From: Philipp Stanner <pstanner@redhat.com>
To: Tvrtko Ursulin <tursulin@igalia.com>,
amd-gfx@lists.freedesktop.org, dri-devel@lists.freedesktop.org
Cc: "Tvrtko Ursulin" <tvrtko.ursulin@igalia.com>,
"Christian König" <christian.koenig@amd.com>,
"Alex Deucher" <alexander.deucher@amd.com>,
"Luben Tuikov" <ltuikov89@gmail.com>,
"Matthew Brost" <matthew.brost@intel.com>,
"David Airlie" <airlied@gmail.com>,
"Daniel Vetter" <daniel@ffwll.ch>,
stable@vger.kernel.org
Subject: Re: [RFC 1/4] drm/sched: Add locking to drm_sched_entity_modify_sched
Date: Mon, 09 Sep 2024 11:44:36 +0200 [thread overview]
Message-ID: <8d763e5162ebc130a05da3cefbff148cdb6ce042.camel@redhat.com> (raw)
In-Reply-To: <20240906180618.12180-2-tursulin@igalia.com>
On Fri, 2024-09-06 at 19:06 +0100, Tvrtko Ursulin wrote:
> From: Tvrtko Ursulin <tvrtko.ursulin@igalia.com>
>
> Without the locking amdgpu currently can race
> amdgpu_ctx_set_entity_priority() and drm_sched_job_arm(),
I would explicitly say "amdgpu's amdgpu_ctx_set_entity_priority() races
through drm_sched_entity_modify_sched() with drm_sched_job_arm()".

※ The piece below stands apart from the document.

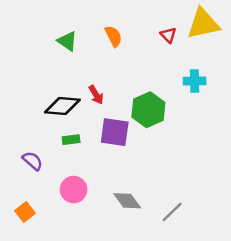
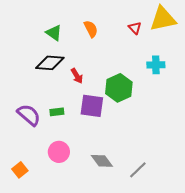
black diamond: (62, 106) -> (50, 63), moved
purple semicircle: (32, 161) -> (29, 115), moved, size x1.4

The actual issue then seems to be drm_sched_job_arm() calling
drm_sched_entity_select_rq(). I would mention that, too.
> leading to the
> latter accesing potentially inconsitent entity->sched_list and
> entity->num_sched_list pair.
>
> The comment on drm_sched_entity_modify_sched() however says:
>
> """
> * Note that this must be called under the same common lock for
> @entity as
> * drm_sched_job_arm() and drm_sched_entity_push_job(), or the driver
> needs to
> * guarantee through some other means that this is never called while
> new jobs
> * can be pushed to @entity.
> """
>
> It is unclear if that is referring to this race or something else.
That comment is indeed a bit awkward. Both drm_sched_entity_push_job()
and drm_sched_job_arm() take rq_lock. But
drm_sched_entity_modify_sched() doesn't.
The comment was written in 981b04d968561. Interestingly, in
drm_sched_entity_push_job(), this "common lock" is mentioned with the
soft requirement word "should" and apparently is more about keeping
sequence numbers in order when inserting.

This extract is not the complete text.